Getting the science right, so that the right drugs get to the right patients and only the right patients so that they will be affordable to the health care system as a whole, is the challenge that now confronts agency scientists and whoever becomes the next commissioner. That's not faster cures. That's smarter cures, even as the new commissioner insists that they still meet the agency's statutory hurdles for safety and efficacy.
The above article was corrected from an earlier version to accurately report Alta Charo's primary area of expertise (see the comments).
Comments
I stand corrected!
The era of personalized medicine based on validated biomarkers is indeed at hand. As the increasing numbers and types of cancer drugs are developed, oncologists become more and more likely to misuse them in their practice. Developing a good and clinically practical drug selection system is no less important than the discovery of new drugs or how to put them into the body.
Two years ago, three federal agencies, NCI, FDA, and CMS, announced their program to try to identify biological indicators, or biomarkers, which may indicate whether a cancer patient is likely to benefit from a given anti-cancer therapy, or even whether they will suffer from certain side effects. Biomarkers were already a part of drug development, but health officials wanted to routinely incorporate those measurements into clinical trials.
We have the biomarkers for who will respond so we don't give these powerful and expensive medicines to those who won't. Just look at the Iressa/Tarceva story. A total failure of huge clinical trials because the proper patients were not selected. We should be able to detect cancer pathways with biomarkers and choose patients for a trial based on who responds very quickly to a drug. The ordinary trial system will not suffice if we are to encourage new drugs for restricted numbers of patients.
The same goes for Erbitux/Vectibix. All the EGFR mutation or amplification studies tell us is whether or not the cells are potentially susceptible to this mechanims of attack. They don't tell you if one drug is better or worse than some other drug which may target this. The cell is a system, an integrated, interacting network of genes, proteins and other cellular constituents that produce functions. You need to analyze the systems' response to drug treatments, not just one target or pathway.

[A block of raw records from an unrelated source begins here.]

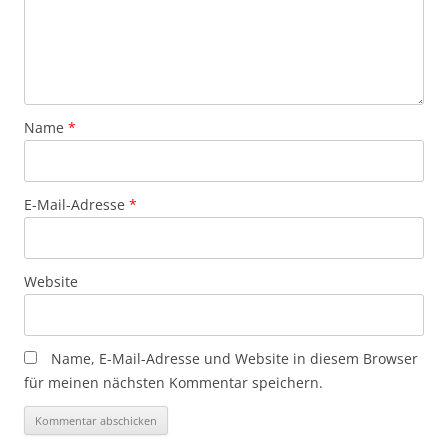
Name
*
E-Mail-Adresse
*
Website
Name, E-Mail-Adresse und Website in diesem Browser
für meinen nächsten Kommentar speichern.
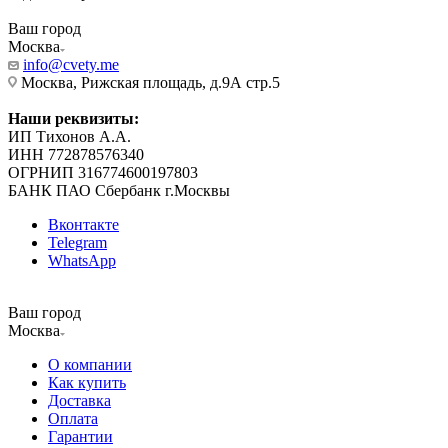
Ваш город
Москва
info@cvety.me
Москва, Рижская площадь, д.9А стр.5
Наши реквизиты:
ИП Тихонов А.А.
ИНН 772878576340
ОГРНИП 316774600197803
БАНК ПАО Сбербанк г.Москвы
Вконтакте
Telegram
WhatsApp
Ваш город
Москва
О компании
Как купить
Доставка
Оплата
Гарантии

The methods of cancer medicine during the last thirty some years are coming to haunt the "one-size-fits-all" establishment. But giving instructions on the genetic differences that determine how a person responds to a drug will still have cancer medicine being prescribed on a trial-and-error basis, with adverse drug reactions remaining a major cause of injury and hospitalizations.
Technologies, developed over the last twenty years by private researchers, hold the key to solving some of the problems confronting a healthcare system that is seeking ways to best allocate available resources while accomplishing the critical task of matching individual patients with the treatments most likely to benefit them.
By way of small correction: I am identified as a law professor with expertise in bioethics and AIDS-related research and not in drug safety. As per the biography, to which your article provides a link, my academic research has not been focused on AIDS or AIDS-related research. I did, though, serve on the IOM committee that issued the 2006 report "The Future of Drug Safety."